In the records below, find each line holding the word "created" and copy it.

[Extracted data entries]
┄┄┄┄┄┄┄┄┄┄┄┄┄┄┄┄┄┄┄┄

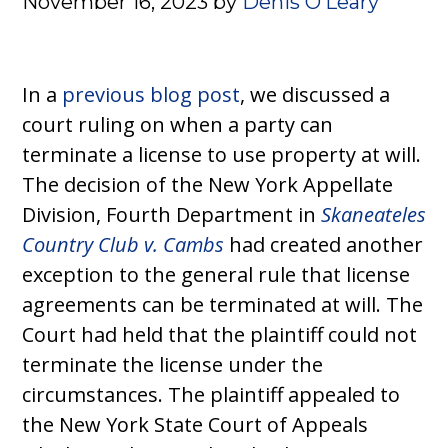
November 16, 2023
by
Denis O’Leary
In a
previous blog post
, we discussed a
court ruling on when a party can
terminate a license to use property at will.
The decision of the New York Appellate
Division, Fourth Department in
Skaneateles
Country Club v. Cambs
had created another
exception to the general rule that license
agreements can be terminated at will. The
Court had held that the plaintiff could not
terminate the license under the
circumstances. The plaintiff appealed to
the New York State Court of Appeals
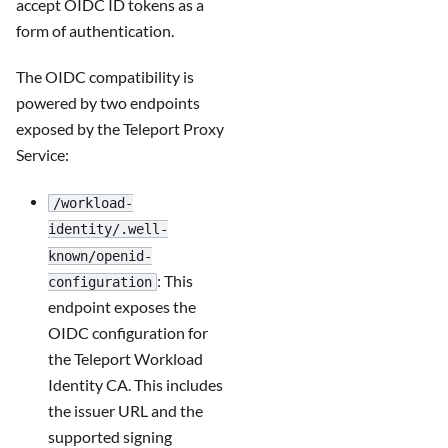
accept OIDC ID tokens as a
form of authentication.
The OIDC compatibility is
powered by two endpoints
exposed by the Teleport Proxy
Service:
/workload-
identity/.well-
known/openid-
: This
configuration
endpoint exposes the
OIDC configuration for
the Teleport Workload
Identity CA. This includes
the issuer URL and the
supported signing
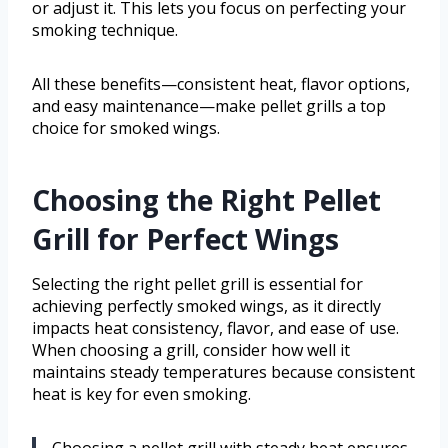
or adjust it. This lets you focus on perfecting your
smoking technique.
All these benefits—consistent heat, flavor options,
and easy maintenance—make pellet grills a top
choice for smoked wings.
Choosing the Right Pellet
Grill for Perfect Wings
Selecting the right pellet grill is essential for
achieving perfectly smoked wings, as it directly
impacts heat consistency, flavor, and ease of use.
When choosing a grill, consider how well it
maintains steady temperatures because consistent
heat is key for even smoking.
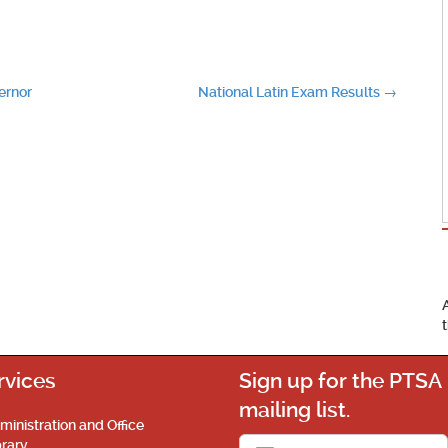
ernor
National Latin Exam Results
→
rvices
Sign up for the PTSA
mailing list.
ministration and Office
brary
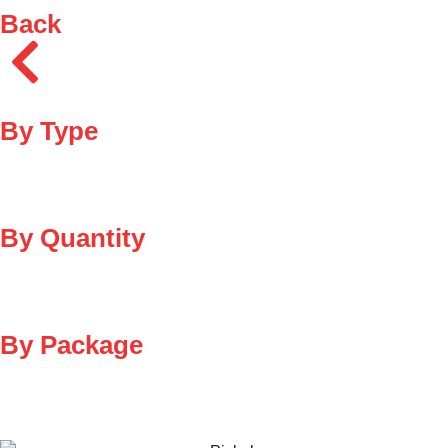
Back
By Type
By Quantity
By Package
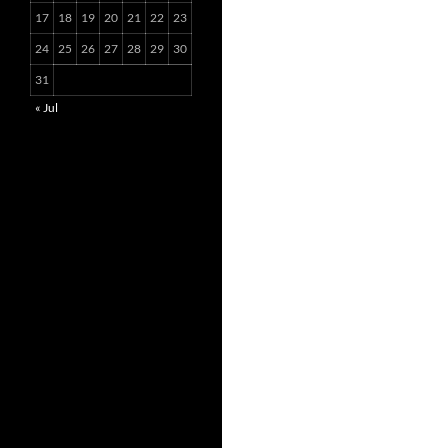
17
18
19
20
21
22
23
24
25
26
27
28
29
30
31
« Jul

┄┄┄┄┄┄┄┄┄┄┄┄┄┄┄┄┄┄┄┄

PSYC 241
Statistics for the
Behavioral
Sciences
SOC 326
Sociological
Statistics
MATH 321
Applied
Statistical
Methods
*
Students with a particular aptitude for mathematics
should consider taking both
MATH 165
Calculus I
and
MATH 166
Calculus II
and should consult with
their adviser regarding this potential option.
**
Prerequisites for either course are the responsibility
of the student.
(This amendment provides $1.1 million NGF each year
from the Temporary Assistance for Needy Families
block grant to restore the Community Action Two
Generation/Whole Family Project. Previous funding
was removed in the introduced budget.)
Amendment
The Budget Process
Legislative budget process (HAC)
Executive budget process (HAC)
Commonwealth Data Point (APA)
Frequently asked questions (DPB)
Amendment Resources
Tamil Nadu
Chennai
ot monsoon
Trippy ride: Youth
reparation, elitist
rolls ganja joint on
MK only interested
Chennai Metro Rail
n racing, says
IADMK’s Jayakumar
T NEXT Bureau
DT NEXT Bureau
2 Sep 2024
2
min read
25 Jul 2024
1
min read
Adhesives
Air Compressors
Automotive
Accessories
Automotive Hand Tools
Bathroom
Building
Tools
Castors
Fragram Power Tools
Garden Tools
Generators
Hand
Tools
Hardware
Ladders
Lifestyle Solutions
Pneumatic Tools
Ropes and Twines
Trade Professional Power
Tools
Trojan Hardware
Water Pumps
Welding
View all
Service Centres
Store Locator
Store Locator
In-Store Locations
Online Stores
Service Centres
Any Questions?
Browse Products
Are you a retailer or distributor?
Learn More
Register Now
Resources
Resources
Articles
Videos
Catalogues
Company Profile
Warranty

┄┄┄┄┄┄┄┄┄┄┄┄┄┄┄┄┄┄┄┄

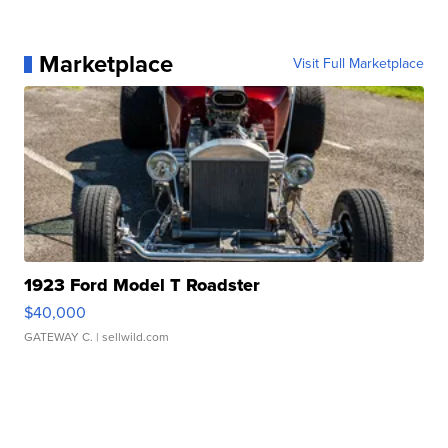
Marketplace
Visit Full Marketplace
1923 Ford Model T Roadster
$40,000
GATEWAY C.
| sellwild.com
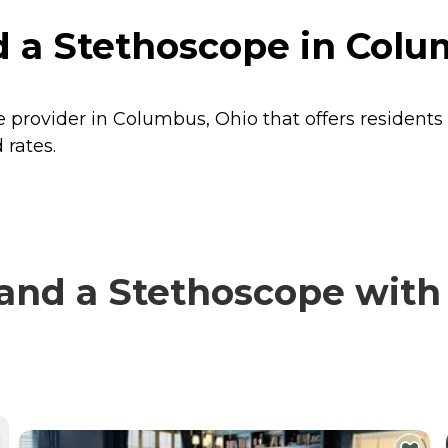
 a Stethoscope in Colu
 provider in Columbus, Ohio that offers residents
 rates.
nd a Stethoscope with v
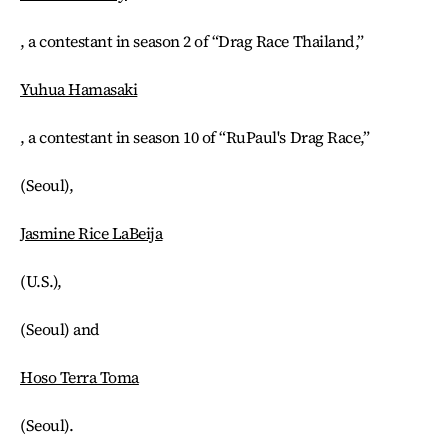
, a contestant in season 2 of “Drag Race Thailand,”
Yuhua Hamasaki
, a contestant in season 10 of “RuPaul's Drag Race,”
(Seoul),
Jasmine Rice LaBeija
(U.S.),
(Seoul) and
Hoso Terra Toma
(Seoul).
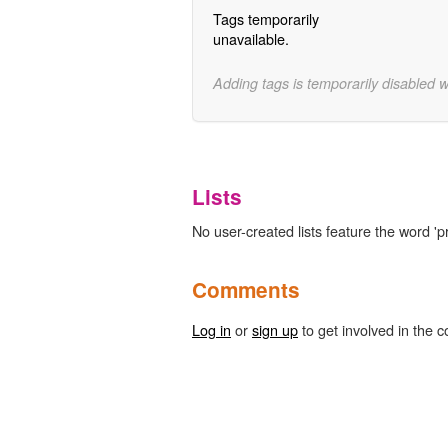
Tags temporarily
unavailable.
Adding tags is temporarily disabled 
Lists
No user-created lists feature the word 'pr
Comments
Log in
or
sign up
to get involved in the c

┄┄┄┄┄┄┄┄┄┄┄┄┄┄┄┄┄┄┄┄

▸ **Reply**:
had created another
No user-created lists feature the word 'pr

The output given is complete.